▶ _The task_
Could you return each line from the one bearing "ONLINE TALEPLER" through the last line of the entries, exactly as it stands, with no pictures?

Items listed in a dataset
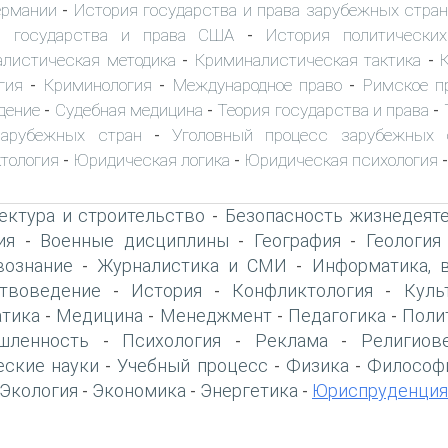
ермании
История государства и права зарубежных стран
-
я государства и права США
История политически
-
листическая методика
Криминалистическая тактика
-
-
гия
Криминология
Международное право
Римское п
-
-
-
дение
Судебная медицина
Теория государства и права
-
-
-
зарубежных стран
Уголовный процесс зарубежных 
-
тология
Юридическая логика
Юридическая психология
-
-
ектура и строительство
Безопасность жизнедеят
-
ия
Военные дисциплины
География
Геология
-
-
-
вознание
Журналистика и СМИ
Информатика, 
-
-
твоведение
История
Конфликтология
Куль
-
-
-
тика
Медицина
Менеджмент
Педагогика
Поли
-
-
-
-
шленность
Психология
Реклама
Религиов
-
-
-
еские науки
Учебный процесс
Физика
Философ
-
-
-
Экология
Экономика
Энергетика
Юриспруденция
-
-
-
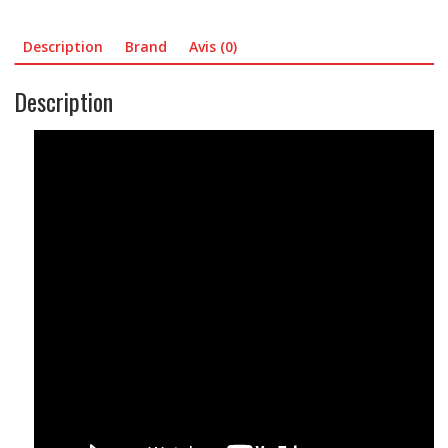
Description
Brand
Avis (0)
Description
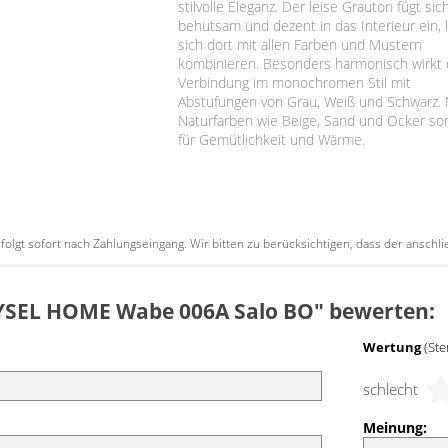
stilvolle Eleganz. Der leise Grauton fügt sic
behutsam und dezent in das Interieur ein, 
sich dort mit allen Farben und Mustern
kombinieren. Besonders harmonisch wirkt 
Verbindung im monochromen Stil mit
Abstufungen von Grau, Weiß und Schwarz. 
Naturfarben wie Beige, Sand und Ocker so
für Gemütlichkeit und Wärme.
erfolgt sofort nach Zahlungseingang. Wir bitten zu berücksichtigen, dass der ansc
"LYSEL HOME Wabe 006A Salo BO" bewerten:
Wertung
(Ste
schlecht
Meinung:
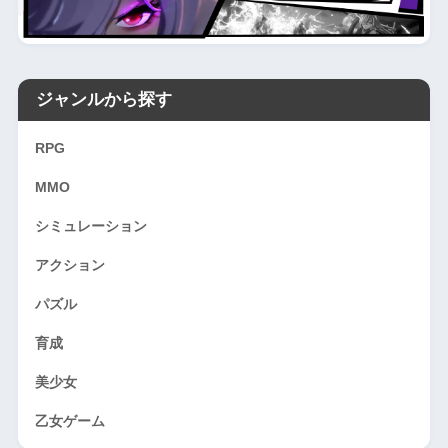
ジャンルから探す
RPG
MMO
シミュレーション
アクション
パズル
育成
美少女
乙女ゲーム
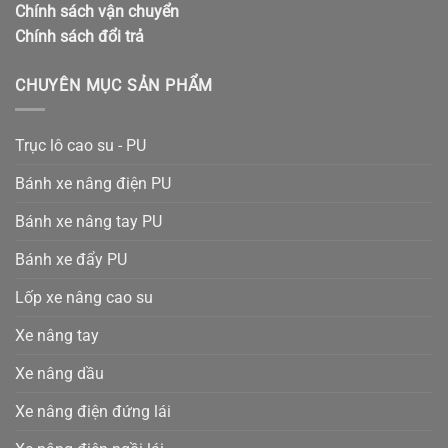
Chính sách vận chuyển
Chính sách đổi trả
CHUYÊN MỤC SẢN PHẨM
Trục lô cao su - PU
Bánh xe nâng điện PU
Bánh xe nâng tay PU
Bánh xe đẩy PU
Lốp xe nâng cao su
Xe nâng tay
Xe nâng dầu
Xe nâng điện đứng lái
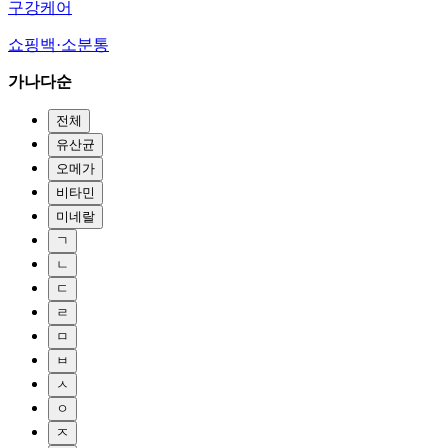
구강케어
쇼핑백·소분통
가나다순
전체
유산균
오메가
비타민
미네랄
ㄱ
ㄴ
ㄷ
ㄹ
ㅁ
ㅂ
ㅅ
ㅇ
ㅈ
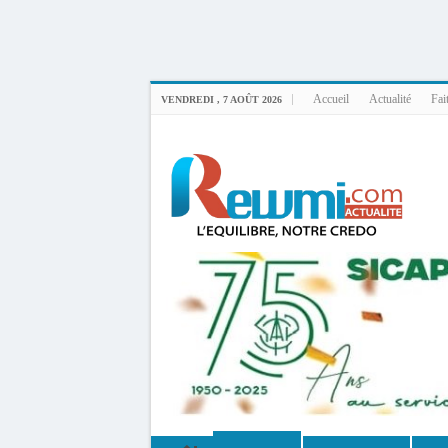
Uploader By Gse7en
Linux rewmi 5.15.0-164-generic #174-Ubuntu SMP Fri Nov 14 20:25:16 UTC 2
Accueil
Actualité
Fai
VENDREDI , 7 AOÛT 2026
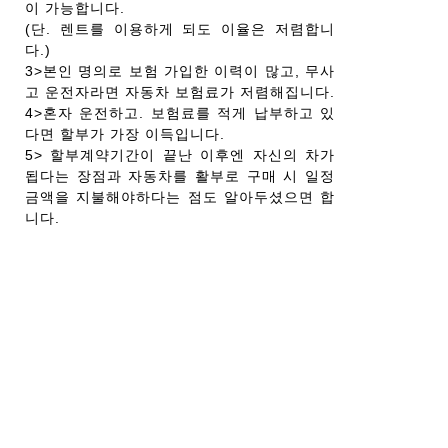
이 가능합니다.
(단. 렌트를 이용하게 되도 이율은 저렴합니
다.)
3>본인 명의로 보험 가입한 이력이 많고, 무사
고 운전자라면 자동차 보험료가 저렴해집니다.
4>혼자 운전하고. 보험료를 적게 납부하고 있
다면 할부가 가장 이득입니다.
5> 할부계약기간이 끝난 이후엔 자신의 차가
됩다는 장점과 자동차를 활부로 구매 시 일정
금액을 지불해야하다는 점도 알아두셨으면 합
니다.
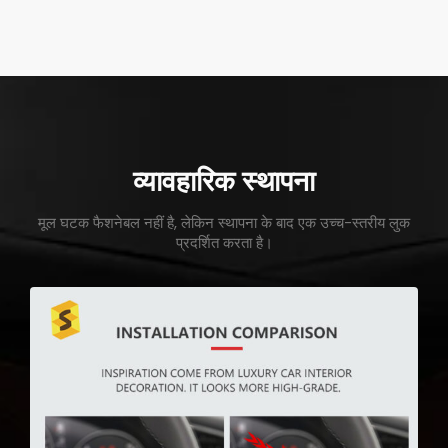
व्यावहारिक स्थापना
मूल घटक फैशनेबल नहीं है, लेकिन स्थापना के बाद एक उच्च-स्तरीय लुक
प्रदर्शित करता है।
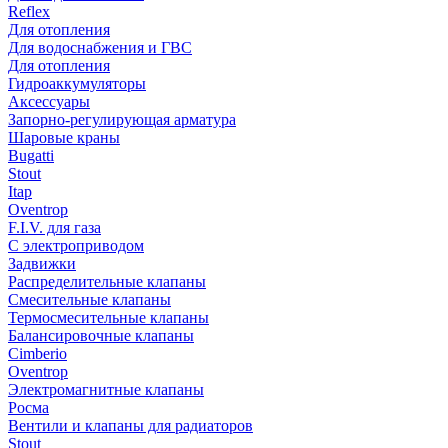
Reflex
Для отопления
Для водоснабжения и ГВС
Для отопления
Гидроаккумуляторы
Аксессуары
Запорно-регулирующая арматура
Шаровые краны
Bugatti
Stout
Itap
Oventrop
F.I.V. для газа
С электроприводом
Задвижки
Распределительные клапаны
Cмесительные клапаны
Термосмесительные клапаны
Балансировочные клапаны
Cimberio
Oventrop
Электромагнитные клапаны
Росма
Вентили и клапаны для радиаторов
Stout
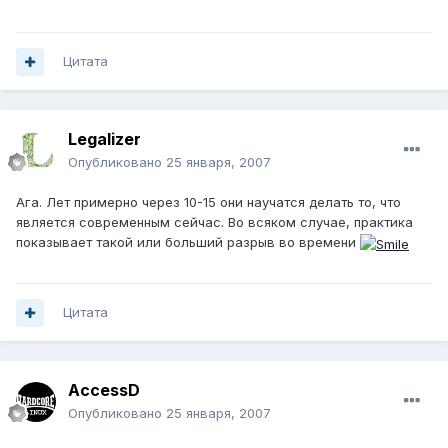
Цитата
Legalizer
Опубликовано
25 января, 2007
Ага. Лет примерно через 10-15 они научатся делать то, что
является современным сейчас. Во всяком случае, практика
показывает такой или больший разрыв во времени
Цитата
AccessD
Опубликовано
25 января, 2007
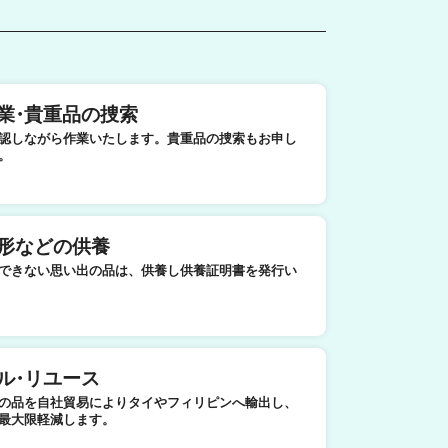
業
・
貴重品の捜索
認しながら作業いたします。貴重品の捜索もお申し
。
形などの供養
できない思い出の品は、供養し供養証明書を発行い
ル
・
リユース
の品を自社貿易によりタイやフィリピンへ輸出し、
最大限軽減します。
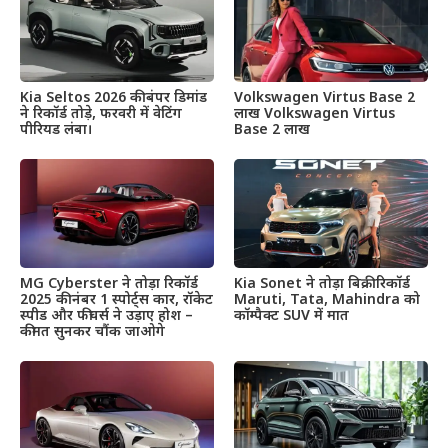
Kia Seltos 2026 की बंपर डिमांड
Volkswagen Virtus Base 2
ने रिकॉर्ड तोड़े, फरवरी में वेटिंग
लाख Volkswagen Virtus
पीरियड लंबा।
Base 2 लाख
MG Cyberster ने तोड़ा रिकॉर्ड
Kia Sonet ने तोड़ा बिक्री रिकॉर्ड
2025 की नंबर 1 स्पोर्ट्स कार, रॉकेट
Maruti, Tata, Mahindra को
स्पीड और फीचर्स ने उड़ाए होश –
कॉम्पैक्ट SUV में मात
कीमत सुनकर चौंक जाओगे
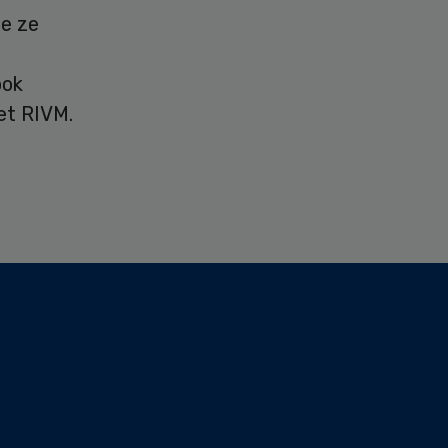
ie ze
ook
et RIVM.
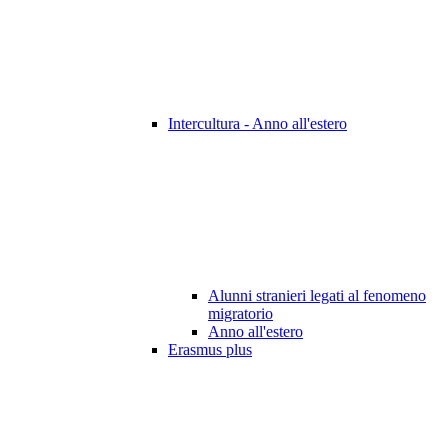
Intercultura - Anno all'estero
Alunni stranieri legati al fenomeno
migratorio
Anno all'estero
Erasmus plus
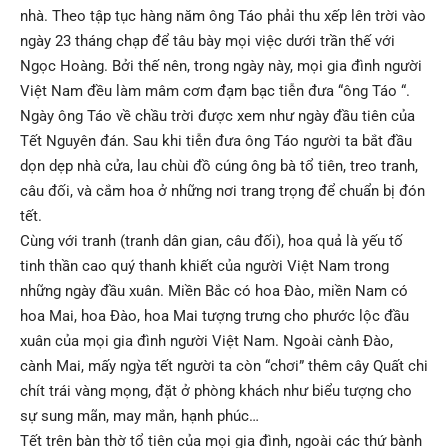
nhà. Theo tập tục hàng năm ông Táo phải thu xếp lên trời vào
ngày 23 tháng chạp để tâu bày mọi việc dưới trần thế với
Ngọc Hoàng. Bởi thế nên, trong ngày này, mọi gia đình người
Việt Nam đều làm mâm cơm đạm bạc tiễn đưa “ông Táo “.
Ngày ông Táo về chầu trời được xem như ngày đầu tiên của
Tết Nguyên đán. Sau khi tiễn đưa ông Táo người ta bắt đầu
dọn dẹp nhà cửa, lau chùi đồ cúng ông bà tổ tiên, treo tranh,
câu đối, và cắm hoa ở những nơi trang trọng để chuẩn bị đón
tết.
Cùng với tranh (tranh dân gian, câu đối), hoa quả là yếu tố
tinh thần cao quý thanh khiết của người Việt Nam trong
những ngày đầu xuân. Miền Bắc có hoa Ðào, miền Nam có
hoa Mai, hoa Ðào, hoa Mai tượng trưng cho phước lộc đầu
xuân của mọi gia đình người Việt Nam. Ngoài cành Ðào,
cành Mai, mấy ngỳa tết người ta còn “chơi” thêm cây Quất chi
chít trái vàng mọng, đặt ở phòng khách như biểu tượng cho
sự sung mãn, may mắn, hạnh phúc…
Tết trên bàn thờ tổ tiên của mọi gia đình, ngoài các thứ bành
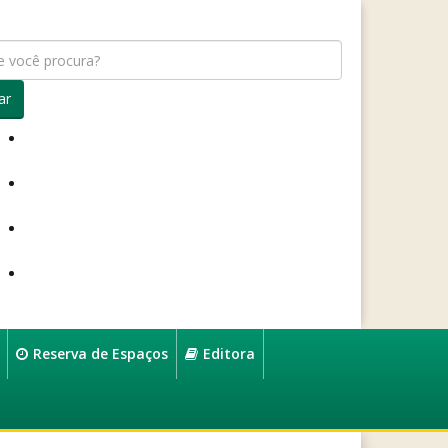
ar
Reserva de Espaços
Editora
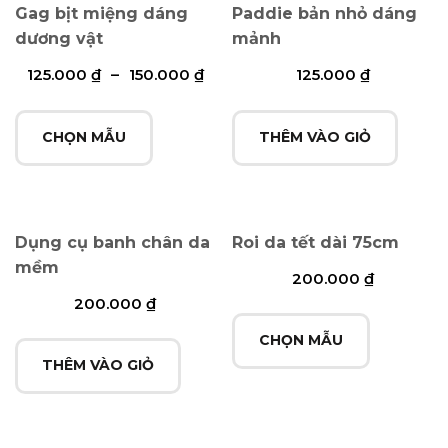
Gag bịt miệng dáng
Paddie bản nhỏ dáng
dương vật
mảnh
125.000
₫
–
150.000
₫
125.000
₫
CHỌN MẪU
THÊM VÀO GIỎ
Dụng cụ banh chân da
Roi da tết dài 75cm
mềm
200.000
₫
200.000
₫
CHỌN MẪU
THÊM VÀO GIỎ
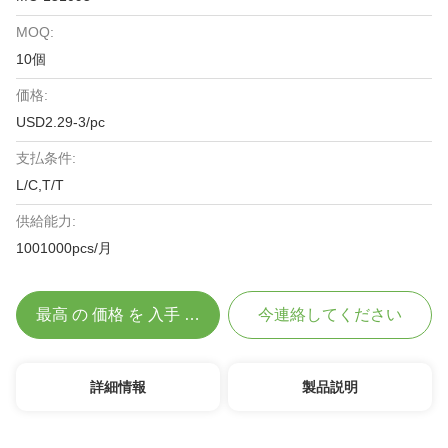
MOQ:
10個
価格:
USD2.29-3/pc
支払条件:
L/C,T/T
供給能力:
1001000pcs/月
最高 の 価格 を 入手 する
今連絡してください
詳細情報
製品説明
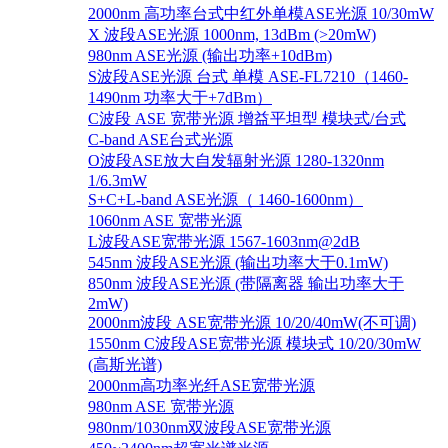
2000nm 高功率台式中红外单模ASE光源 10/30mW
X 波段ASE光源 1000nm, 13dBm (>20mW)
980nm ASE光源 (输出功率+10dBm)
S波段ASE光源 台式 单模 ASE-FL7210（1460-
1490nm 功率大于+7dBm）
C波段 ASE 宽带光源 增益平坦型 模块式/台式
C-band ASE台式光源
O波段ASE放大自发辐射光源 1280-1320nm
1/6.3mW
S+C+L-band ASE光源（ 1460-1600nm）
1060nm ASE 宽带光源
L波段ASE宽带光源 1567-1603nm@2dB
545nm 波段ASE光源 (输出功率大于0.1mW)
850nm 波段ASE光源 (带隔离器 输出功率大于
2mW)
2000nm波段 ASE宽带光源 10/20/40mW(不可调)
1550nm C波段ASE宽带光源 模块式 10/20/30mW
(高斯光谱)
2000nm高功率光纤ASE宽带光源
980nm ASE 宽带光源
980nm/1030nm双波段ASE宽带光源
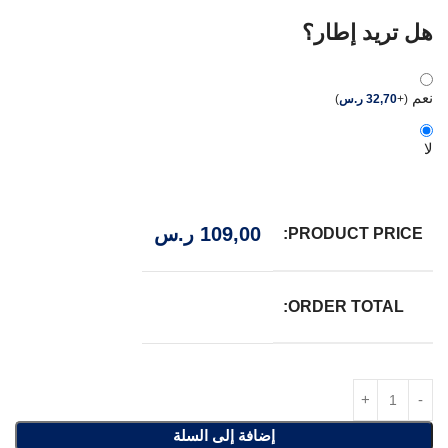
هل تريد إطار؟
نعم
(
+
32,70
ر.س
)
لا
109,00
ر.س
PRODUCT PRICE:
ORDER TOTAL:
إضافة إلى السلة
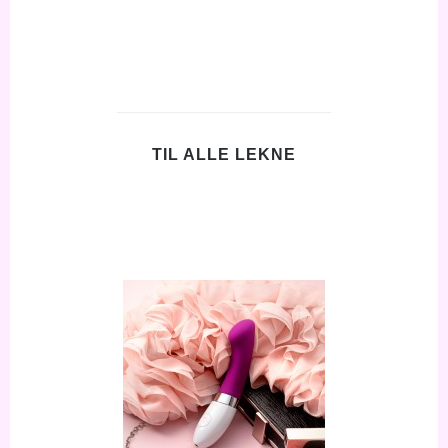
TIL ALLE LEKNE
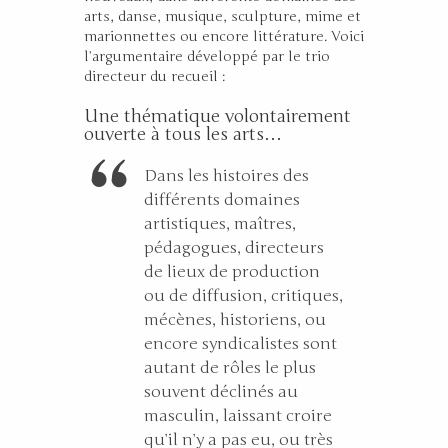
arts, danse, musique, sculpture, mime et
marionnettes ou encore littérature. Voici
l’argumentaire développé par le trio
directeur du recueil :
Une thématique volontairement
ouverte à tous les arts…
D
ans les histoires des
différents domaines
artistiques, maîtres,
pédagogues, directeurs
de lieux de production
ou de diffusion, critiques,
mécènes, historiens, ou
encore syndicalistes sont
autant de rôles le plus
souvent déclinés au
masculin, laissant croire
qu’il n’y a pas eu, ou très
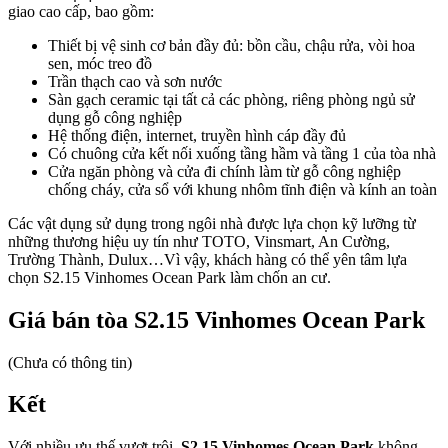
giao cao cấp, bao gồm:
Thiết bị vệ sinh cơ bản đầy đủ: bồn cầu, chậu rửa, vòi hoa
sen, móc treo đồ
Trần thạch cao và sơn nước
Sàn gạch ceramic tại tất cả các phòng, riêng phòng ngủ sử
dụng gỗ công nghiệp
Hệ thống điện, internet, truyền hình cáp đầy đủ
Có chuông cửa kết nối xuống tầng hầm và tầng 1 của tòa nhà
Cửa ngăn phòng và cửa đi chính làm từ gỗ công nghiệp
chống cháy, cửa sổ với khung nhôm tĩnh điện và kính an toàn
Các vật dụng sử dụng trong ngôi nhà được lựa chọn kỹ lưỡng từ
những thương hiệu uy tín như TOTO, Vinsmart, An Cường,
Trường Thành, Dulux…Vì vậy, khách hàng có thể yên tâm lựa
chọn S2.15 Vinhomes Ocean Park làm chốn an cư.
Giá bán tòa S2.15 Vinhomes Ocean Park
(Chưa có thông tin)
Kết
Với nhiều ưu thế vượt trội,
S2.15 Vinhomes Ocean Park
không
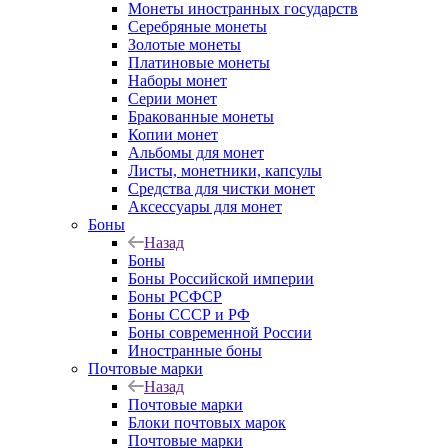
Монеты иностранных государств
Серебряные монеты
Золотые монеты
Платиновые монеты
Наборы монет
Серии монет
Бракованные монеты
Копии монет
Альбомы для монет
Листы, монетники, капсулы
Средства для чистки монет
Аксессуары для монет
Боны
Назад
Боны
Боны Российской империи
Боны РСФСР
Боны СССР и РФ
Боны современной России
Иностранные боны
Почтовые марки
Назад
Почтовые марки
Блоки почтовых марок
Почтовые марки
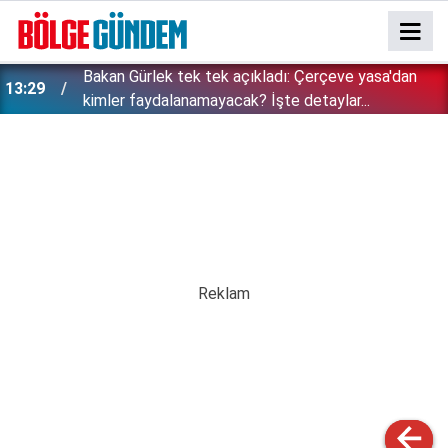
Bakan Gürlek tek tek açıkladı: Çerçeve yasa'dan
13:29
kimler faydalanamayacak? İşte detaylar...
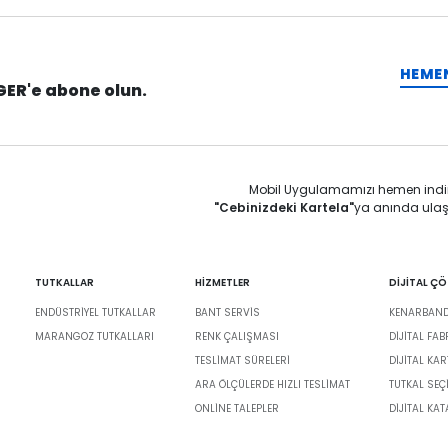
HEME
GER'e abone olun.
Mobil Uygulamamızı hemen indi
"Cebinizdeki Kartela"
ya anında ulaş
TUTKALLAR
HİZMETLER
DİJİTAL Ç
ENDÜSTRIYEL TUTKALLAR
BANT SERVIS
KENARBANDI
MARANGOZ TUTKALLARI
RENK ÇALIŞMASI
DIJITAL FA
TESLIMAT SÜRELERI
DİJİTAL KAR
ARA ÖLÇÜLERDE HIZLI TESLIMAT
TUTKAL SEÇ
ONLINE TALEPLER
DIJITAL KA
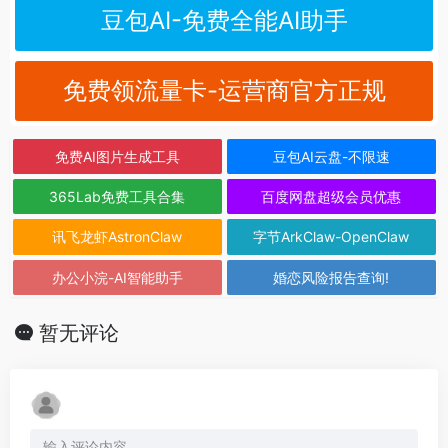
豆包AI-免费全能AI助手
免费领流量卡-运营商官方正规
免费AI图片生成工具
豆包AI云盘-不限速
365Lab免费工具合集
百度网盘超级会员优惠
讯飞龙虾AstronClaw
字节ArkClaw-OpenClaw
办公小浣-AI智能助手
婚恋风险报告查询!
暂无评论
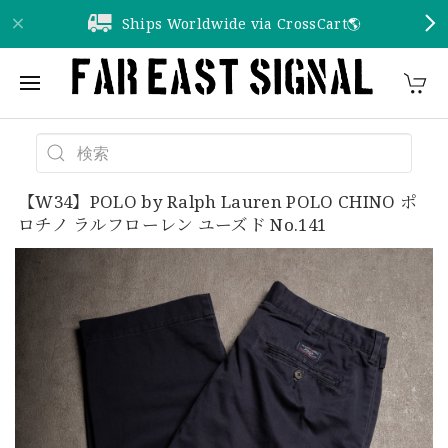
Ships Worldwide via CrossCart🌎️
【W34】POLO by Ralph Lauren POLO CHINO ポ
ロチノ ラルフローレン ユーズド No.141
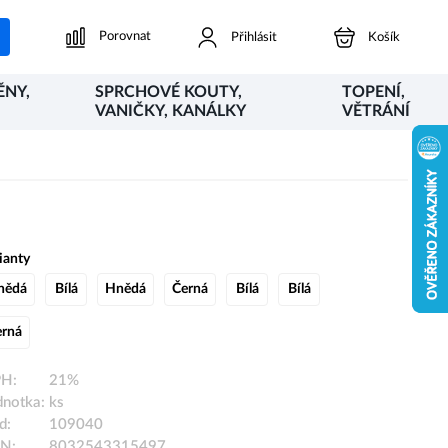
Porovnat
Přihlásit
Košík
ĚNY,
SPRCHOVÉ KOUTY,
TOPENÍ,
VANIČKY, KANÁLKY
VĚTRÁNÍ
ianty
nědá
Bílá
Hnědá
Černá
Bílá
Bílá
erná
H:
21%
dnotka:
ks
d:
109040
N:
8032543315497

▶ _Result of this exercise_
ONLINE TALEPLER
DIJITAL KA
豆包AI-免费全能AI助手
免费领流量卡-运营商官方正规
免费AI图片生成工具
豆包AI云盘-不限速
365Lab免费工具合集
百度网盘超级会员优惠
讯飞龙虾AstronClaw
字节ArkClaw-OpenClaw
办公小浣-AI智能助手
婚恋风险报告查询!
暂无评论
Ships Worldwide via CrossCart🌎️
【W34】POLO by Ralph Lauren POLO CHINO ポ
ロチノ ラルフローレン ユーズド No.141
Porovnat
Přihlásit
Košík
ĚNY,
SPRCHOVÉ KOUTY,
TOPENÍ,
VANIČKY, KANÁLKY
VĚTRÁNÍ
ianty
nědá
Bílá
Hnědá
Černá
Bílá
Bílá
erná
H:
21%
dnotka:
ks
d:
109040
N:
8032543315497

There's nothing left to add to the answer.